The Hoeryong Seamans Club was pretty cool, we had a generous banquet that they laid out specially for us, which I felt pretty guilty eating as it would have probably fed a number of families there who don’t have much at all, but we ate it all and the food was good. We drank a few beers and had a good laugh with Mr Sou and Mr Lee while propaganda movies played on the TV in the background showing NK tanks firing missiles at the enemy. I should note that one of their beers was fucking fantastic, it was a wheat beer that would rival some of the best German wheat beers, it actually kicked the arse of any beers I got in Seoul, Busan or Daegu. We played some pool with some guys who were hanging around in the Seamans Club, which brings me on to my next point, the place was not set up in a way that it would be frequented regularly, it seemed like it was opened up for the rare occasion that tourists would come around and they needed something to show off. As you can see above, we had blackouts, about three in the space of an hour, these were pretty commonplace in North Korea to be fair and we experienced maybe a dozen in the week we were there, but aside from that, the people in their grey or beige uniforms complete with party pins seemed like they didn’t know what they were doing there, they weren’t drinking, they weren’t eating, they only played pool when we asked them if they wanted a game; they were friendly but I suspect they had been placed there to create the illusion that regular people just hang out there all the time.
Previously we had been to a rather grand building in Hoeryong which seemed to function as a library/resource centre. Dotted around were kids using the computers, and this message is hard to convey without actually being there but they seemed like they were doing nothing in particular, not there for studying or pleasure, they were mostly playing very primitive looking games yet seemed to be just hopelessly clicking the mouse or random keys as the character on the screen just kind of flailed about or did nothing at all. Call my skeptical, but it seemed to me like they had just been planted there and were told to look like they were doing something. One interesting thing that I did notice is that all of the computers were HP and were running Windows XP, funny considering there is an embargo on trading with NK although it is no big secret that China pretty much plays by their own rules when it comes to trading with North Korea. Anyway, this is what I am referring to when I say ‘props’ or ‘set ups’; there are a lot of people that seem to be doing nothing other than looking busy at the attractions that we were taken to visit.
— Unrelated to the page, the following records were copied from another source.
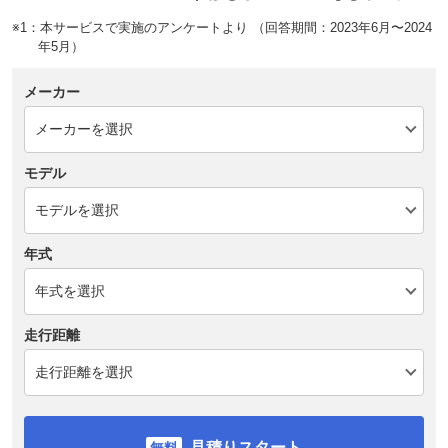
※1：本サービスで実施のアンケートより （回答期間：2023年6月〜2024
年5月）
メーカー
モデル
年式
走行距離
見積りスタート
It’s funny, they seemed to have gone to a lot of effort to show off the crown jewels of their country, but I really couldn’t give a shit about things like that because it isn’t real, what I am interested in are subjects like the photograph above, simply a man travelling from one place to another or these guys mending a train track. This is what travelling is about, seeing the real place, not some phoney setup.
I really wish it were possible to freely travel North Korea, but that will never be a reality, nobody will ever see inside North Korea freely and I am lucky to have even seen what I have of the country. It’s important to remember that you can’t choose where you are born, in some cases you can’t even choose what you believe, peoples minds are shaped by their governments, their communities and even their families. North Korea is an impoverished dictatorship and their citizens have no choice but to get on with life and obey, they are people who just want the best for themselves, their families and their country, they are not the enemy they are our neighbours.
Hopefully I’ll get the next part up tomorrow. So many photos to sort out, and not a lot of time to do it, hope you’re enjoying these posts even if they are a little rushed.
A photo of me and my two friends who I visited NK with. From left to right: myself, Tommy, Taylor.